We can maybe attribute “K”’s heterosexuality (and that is presumably programmed too) as triggering the objectified female holograms, but we don’t see any parallel and balancing experiences from the women character’s perspective so it leaves the film wide open for accusations of misogyny. This is mitigated by having Robin Wright as “K’”s boss, even taking advantage of her power by making a pass at him; also by shading Luv (Sylvia Hoeks) by having her seem increasingly saddened during her actions, as if she is asking herself Is this all I am: a murderous replicant? Mark Kermode makes a solid argument that actually it is the women of ‘Blade Runner 2049’ that hold all the power and that it is the patriarchal mindset of the male characters that hinders them in seeing things clearly. More than once, characters are told their attractions are programmed and then the film continues to maintain the air of ambiguity. Perhaps it is human vanity that we wish the replicant characters to be human? But the original surely took a jab at this by having Roy Blatty (Rutger Hauer) in the original be the most soulful character, despite the humans?

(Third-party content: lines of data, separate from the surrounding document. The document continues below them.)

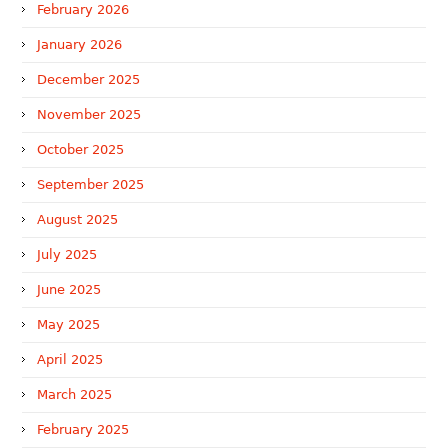
February 2026
January 2026
December 2025
November 2025
October 2025
September 2025
August 2025
July 2025
June 2025
May 2025
April 2025
March 2025
February 2025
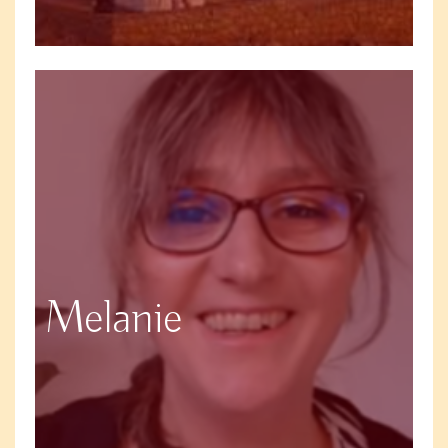
Melanie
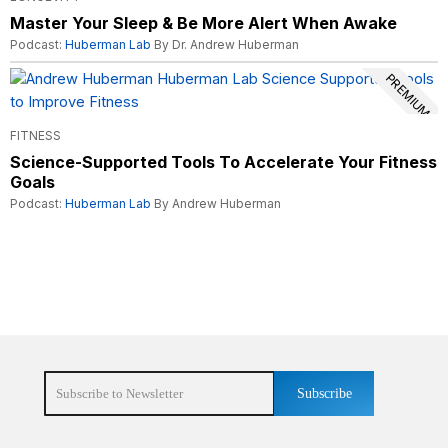
Master Your Sleep & Be More Alert When Awake
Podcast:
Huberman Lab
By Dr. Andrew Huberman
PREMIUM
FITNESS
Science-Supported Tools To Accelerate Your Fitness
Goals
Podcast:
Huberman Lab
By Andrew Huberman
Subscribe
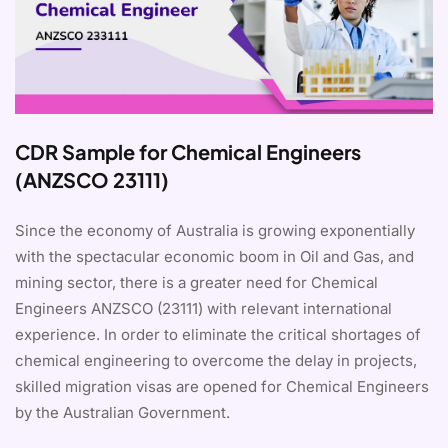
CDR Sample for Chemical Engineers
(ANZSCO 23111)
Since the economy of Australia is growing exponentially
with the spectacular economic boom in Oil and Gas, and
mining sector, there is a greater need for Chemical
Engineers ANZSCO (23111) with relevant international
experience. In order to eliminate the critical shortages of
chemical engineering to overcome the delay in projects,
skilled migration visas are opened for Chemical Engineers
by the Australian Government.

Indeed, it is surely the female characters that actually have more to do and show. The men come from the stoic, underplayed side of things, and one of the main frictions is waiting to see if Ryan Gosling will break out of his reserve. When Harrison Ford turns up, he effortlessly shows that you don’t need so much to exude a broken, grizzled machismo. Jared Leto has come in for attack for its high mannerisms, but that is surely a piece with the original replicants. But no, it’s the women that get to show more layers, more evident intelligence and range; and with the female prostititute and assassin replicants, they express a barely subsumed tiredness at working within patriarchal culture is expressed. It’s this that muddies the waters of criticisms for ‘Blade Runner 2049’s gender politics: it’s not that they don’t have some grounding but that it’s working on a more complex terrain than might be originally thought.

The thematic heft of ‘Blade Runner 2049’ is surely stronger than the original, which benefited and may be seen as superior from having a simple film noir narrative and a romantic intention that were instantaneously familiar as a guide through the tremendous art design. That Villeneuve with Michael Green and Hampton Fancher’s screenplay manages to capture and continue much of the ambiguity and abstract tone, smothered in state-of-the-art effects and set design, is surely a remarkable and stubborn achievement (although it might be seen by detractors as just pilfering and imitation). The fact that it is surely to be hotly grilled and debated in many studies to come – not least about its gender politics – is surely indication that, although already mostly warmly received, it’s true worth is yet to come. And even in that, it follows in its seminal original’s footsteps.